La politologue Antonia Maioni, de l'Université McGill, qualifie le style de M. Harper de «leadership tranquille». Lorsqu'on lui demande quels ont été les moments les plus spectaculaires de la dernière année pour le premier ministre, le seul qui lui vient à l'esprit est «sa performance au piano au Centre national des arts. Si c'est le seul moment qui ait pu susciter l'inspiration, nous avons un problème en termes de leadership.»

Andrea Kriluck, rédactrice en chef du journal The Standard à St. Catharines, en Ontario, ne partage pas cet avis. Elle dit avoir voté pour M. Harper parce qu'elle avait le sentiment qu'il a été omniprésent au cours de la dernière année.

«Il a affronté la récession en distribuant du financement dans les communautés, a dû faire face à la pression internationale en raison de l'inaction du Canada sur la question des changements climatiques, a montré ses talents musicaux au piano au Centre national des arts, en plus d'être victime d'une parodie d'un militant libéral qui l'a présenté comme une victime d'un assassinat», affirme Mme Kriluck.

Il semble que M. Harper ait su s'effacer quand il le valait mieux pour lui.
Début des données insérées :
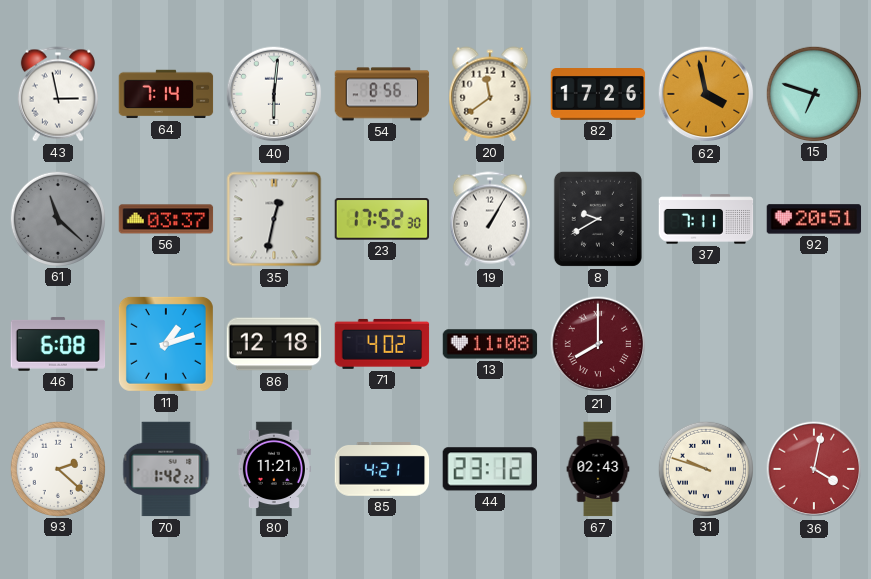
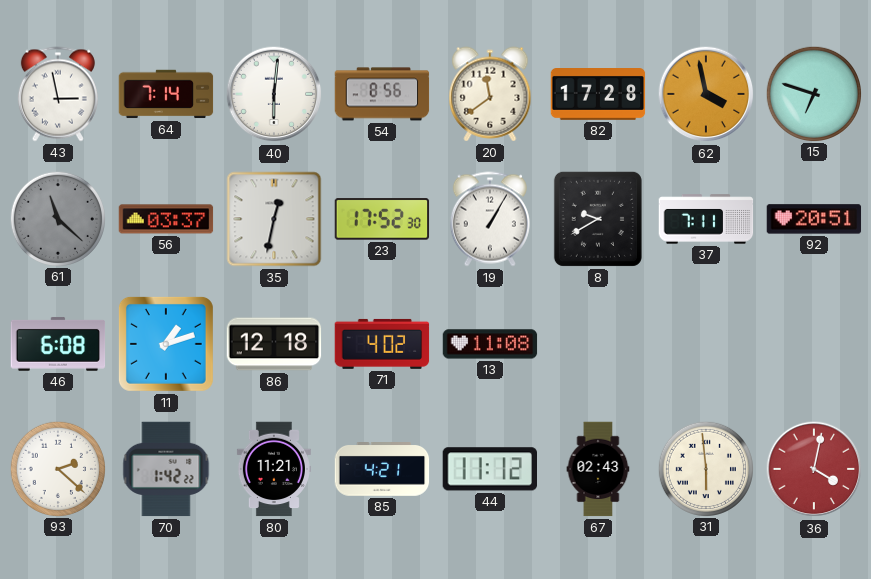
82: 17:26 -> 17:28
21: 8:00 -> none
44: 23:12 -> 11:12
31: 9:48 -> 5:59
Il a passé moins de temps à la Chambre des communes cet automne que ces deux prédécesseurs, selon des données compilées par le quotidien Le Devoir. Lorsque la controverse concernant le traitement des prisonniers afghans a éclaté, en novembre, le premier ministre a préféré prendre part à une séance photo en compagnie des membres de l'équipe nationale de crosse plutôt que de répondre aux questions de l'opposition à la Chambre des communes.

Il s'est fait discret pendant presque toute la période de négociations sur les changements climatiques à Copenhague ce mois-ci, laissant à son ministre de l'Environnement, Jim Prentice, la tâche de répondre aux nombreuses critiques concernant la position canadienne à ce sujet.

«Ça démontre un peu ce que Stephen Harper est en mesure de faire, c'est-à-dire de détourner l'attention pour se maintenir au pouvoir, par défaut», affirme Mme Maioni.